(Source material Opens)

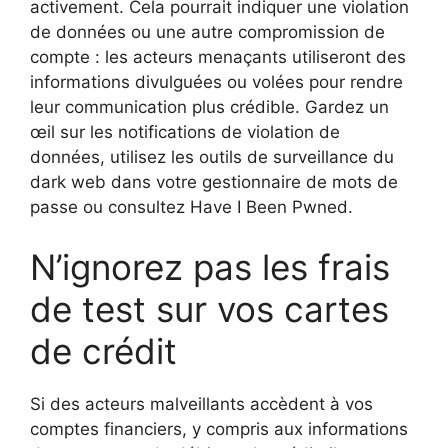
activement. Cela pourrait indiquer une violation
de données ou une autre compromission de
compte : les acteurs menaçants utiliseront des
informations divulguées ou volées pour rendre
leur communication plus crédible. Gardez un
œil sur les notifications de violation de
données, utilisez les outils de surveillance du
dark web dans votre gestionnaire de mots de
passe ou consultez Have I Been Pwned.
N’ignorez pas les frais
de test sur vos cartes
de crédit
Si des acteurs malveillants accèdent à vos
comptes financiers, y compris aux informations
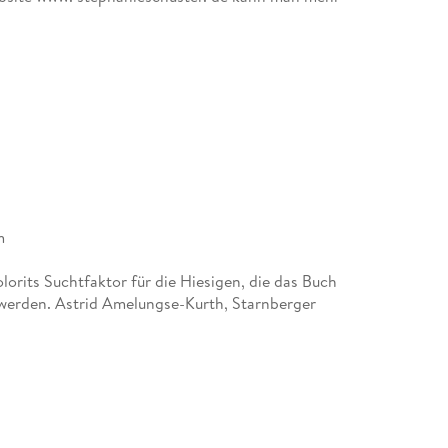
m
orits Suchtfaktor für die Hiesigen, die das Buch
n werden. Astrid Amelungse-Kurth, Starnberger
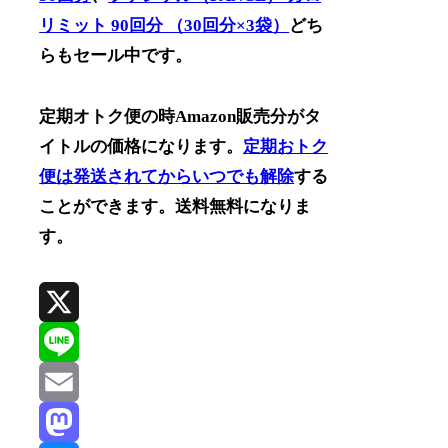
リミット 90回分 （30回分×3袋）
どち
らもセール中です。
定期オトク便の時Amazon販売分がタ
イトルの価格になります。
定期おトク
便は発送されてからいつでも解除
する
ことができます。送料無料になりま
す。
X
Line
Email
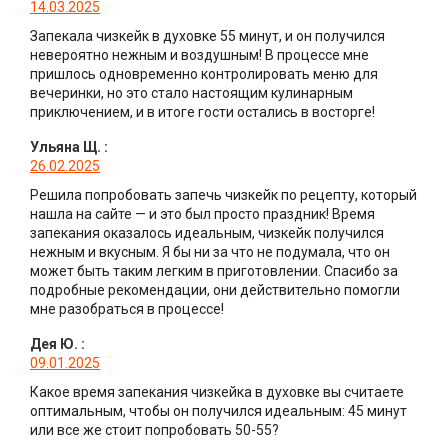
14.03.2025
Запекала чизкейк в духовке 55 минут, и он получился
невероятно нежным и воздушным! В процессе мне
пришлось одновременно контролировать меню для
вечеринки, но это стало настоящим кулинарным
приключением, и в итоге гости остались в восторге!
Ульяна Щ.
:
26.02.2025
Решила попробовать запечь чизкейк по рецепту, который
нашла на сайте — и это был просто праздник! Время
запекания оказалось идеальным, чизкейк получился
нежным и вкусным. Я бы ни за что не подумала, что он
может быть таким легким в приготовлении. Спасибо за
подробные рекомендации, они действительно помогли
мне разобраться в процессе!
Дея Ю.
:
09.01.2025
Какое время запекания чизкейка в духовке вы считаете
оптимальным, чтобы он получился идеальным: 45 минут
или все же стоит попробовать 50-55?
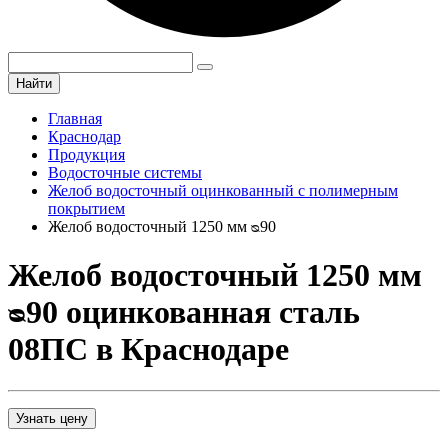
Найти
Главная
Краснодар
Продукция
Водосточные системы
Желоб водосточный оцинкованный с полимерным
покрытием
Желоб водосточный 1250 мм ᴓ90
Желоб водосточный 1250 мм
ᴓ90 оцинкованная сталь
08ПС в Краснодаре
Узнать цену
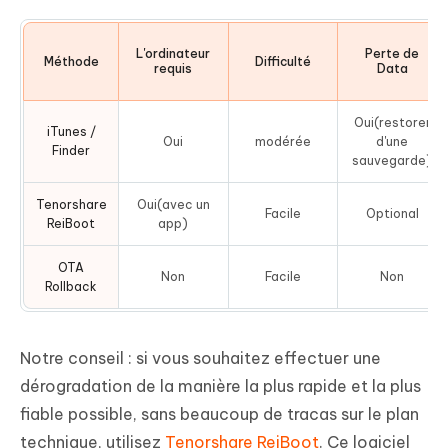
L'ordinateur
Perte de
Méthode
Difficulté
requis
Data
Oui(restorer
iTunes /
Oui
modérée
d'une
Finder
sauvegarde)
Tenorshare
Oui(avec un
Facile
Optional
ReiBoot
app)
OTA
Non
Facile
Non
Rollback
Notre conseil : si vous souhaitez effectuer une
dérogradation de la manière la plus rapide et la plus
fiable possible, sans beaucoup de tracas sur le plan
technique, utilisez
Tenorshare ReiBoot
. Ce logiciel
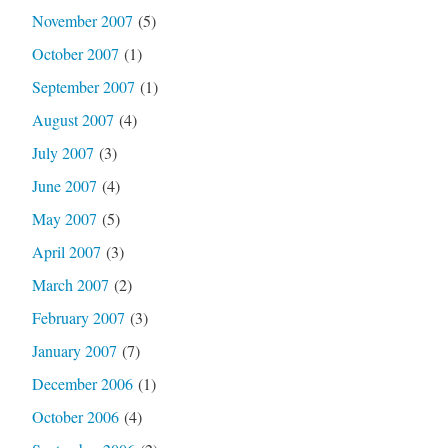
November 2007
(5)
October 2007
(1)
September 2007
(1)
August 2007
(4)
July 2007
(3)
June 2007
(4)
May 2007
(5)
April 2007
(3)
March 2007
(2)
February 2007
(3)
January 2007
(7)
December 2006
(1)
October 2006
(4)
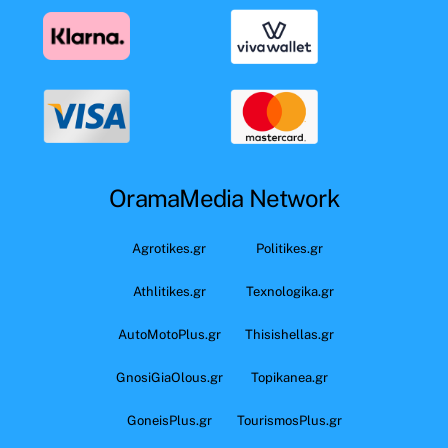
OramaMedia Network
Agrotikes.gr
Politikes.gr
Athlitikes.gr
Texnologika.gr
AutoMotoPlus.gr
Thisishellas.gr
GnosiGiaOlous.gr
Topikanea.gr
GoneisPlus.gr
TourismosPlus.gr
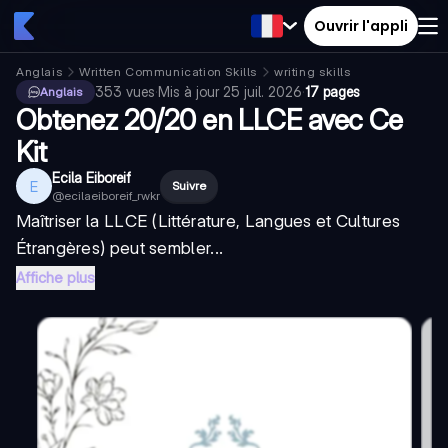
Ouvrir l'appli
Anglais
Written Communication Skills
writing skills
353
vues
·
Mis à jour
25 juil. 2026
·
17 pages
Anglais
Obtenez 20/20 en LLCE avec Ce
Kit
Ecila Eiboreif
E
Suivre
@
ecilaeiboreif_rwkr
Maîtriser la LLCE (Littérature, Langues et Cultures
Étrangères) peut sembler...
Affiche plus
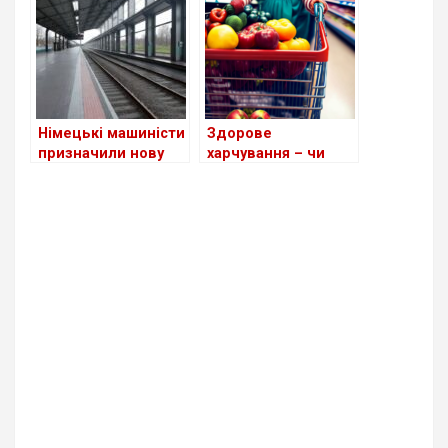
уряду країни в
TikTok
Німецькі машиністи
Здорове
призначили нову
харчування – чи
страйкову акцію на
можливо це в
12 березня
межах бюджету?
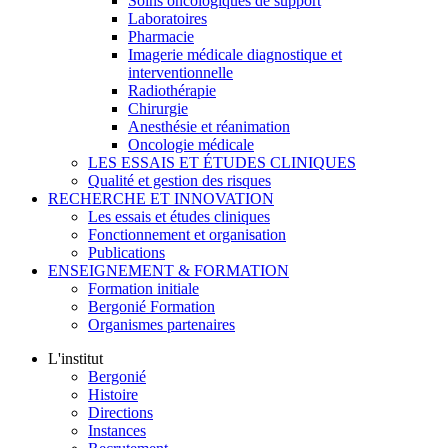
Soins oncologiques de support
Laboratoires
Pharmacie
Imagerie médicale diagnostique et
interventionnelle
Radiothérapie
Chirurgie
Anesthésie et réanimation
Oncologie médicale
LES ESSAIS ET ÉTUDES CLINIQUES
Qualité et gestion des risques
RECHERCHE ET INNOVATION
Les essais et études cliniques
Fonctionnement et organisation
Publications
ENSEIGNEMENT & FORMATION
Formation initiale
Bergonié Formation
Organismes partenaires
L'institut
Bergonié
Histoire
Directions
Instances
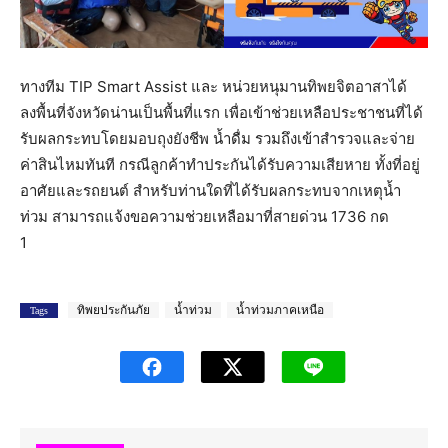
ทางทีม TIP Smart Assist และ หน่วยหนุมานทิพยจิตอาสาได้
ลงพื้นที่จังหวัดน่านเป็นพื้นที่แรก เพื่อเข้าช่วยเหลือประชาชนที่ได้
รับผลกระทบโดยมอบถุงยังชีพ น้ำดื่ม รวมถึงเข้าสำรวจและจ่าย
ค่าสินไหมทันที กรณีลูกค้าทำประกันได้รับความเสียหาย ทั้งที่อยู่
อาศัยและรถยนต์ สำหรับท่านใดที่ได้รับผลกระทบจากเหตุน้ำ
ท่วม สามารถแจ้งขอความช่วยเหลือมาที่สายด่วน 1736 กด
1
ทิพยประกันภัย
น้ำท่วม
น้ำท่วมภาคเหนือ
Tags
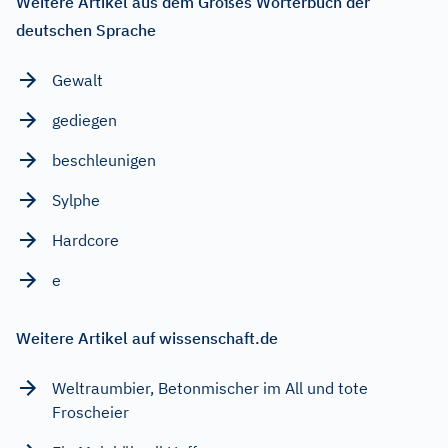
Weitere Artikel aus dem Großes Wörterbuch der
deutschen Sprache
Gewalt
gediegen
beschleunigen
Sylphe
Hardcore
e
Weitere Artikel auf wissenschaft.de
Weltraumbier, Betonmischer im All und tote
Froscheier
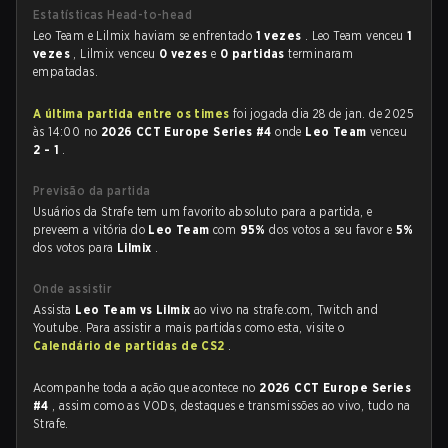
Estatísticas Head-to-head
Leo Team e Lilmix haviam se enfrentado
1 vezes
. Leo Team venceu
1
vezes
, Lilmix venceu
0 vezes
e
0 partidas
terminaram
empatadas.
A última partida entre os times
foi jogada dia 28 de jan. de 2025
às 14:00 no
2026 CCT Europe Series #4
onde
Leo Team
venceu
2 - 1
.
Previsão da partida
Usuários da Strafe tem um favorito absoluto para a partida, e
preveem a vitória do
Leo Team
com
95%
dos votos a seu favor e
5%
dos votos para
Lilmix
.
Onde assistir
Assista
Leo Team vs Lilmix
ao vivo na strafe.com, Twitch and
Youtube. Para assistir a mais partidas como esta, visite o
Calendário de partidas de CS2
.
Acompanhe toda a ação que acontece no
2026 CCT Europe Series
#4
, assim como as VODs, destaques e transmissões ao vivo, tudo na
Strafe.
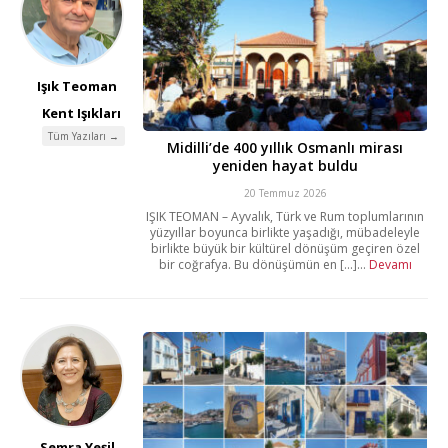
Işık Teoman
Kent Işıkları
Tüm Yazıları →
Midilli’de 400 yıllık Osmanlı mirası
yeniden hayat buldu
20 Temmuz 2026
IŞIK TEOMAN – Ayvalık, Türk ve Rum toplumlarının
yüzyıllar boyunca birlikte yaşadığı, mübadeleyle
birlikte büyük bir kültürel dönüşüm geçiren özel
bir coğrafya. Bu dönüşümün en [...]...
Devamı
Semra Yeşil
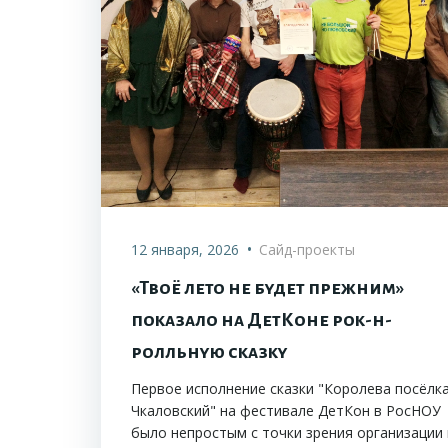
•
12 января, 2026
Сайд-проекты
«Твоё лето не будет прежним»
показало на ДетКоне рок-н-
ролльную сказку
Первое исполнение сказки "Королева посёлк
Чкаловский" на фестивале ДетКон в РосНОУ
было непростым с точки зрения организации 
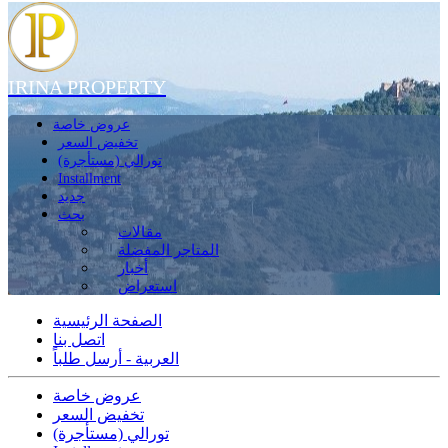
IRINA PROPERTY
عروض خاصة
تخفيض السعر
تورالي (مستأجرة)
Installment
جديد
بحث
مقالات
المتاجر المفضلة
أخبار
استعراض
الصفحة الرئيسية
اتصل بنا
العربية - أرسل طلباً
عروض خاصة
تخفيض السعر
تورالي (مستأجرة)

(Source material Closes)

Task requirements:
Pull out all lines from the entries above in which the word "запекания" appears.

Your solution:
запекания оказалось идеальным, чизкейк получился
Какое время запекания чизкейка в духовке вы считаете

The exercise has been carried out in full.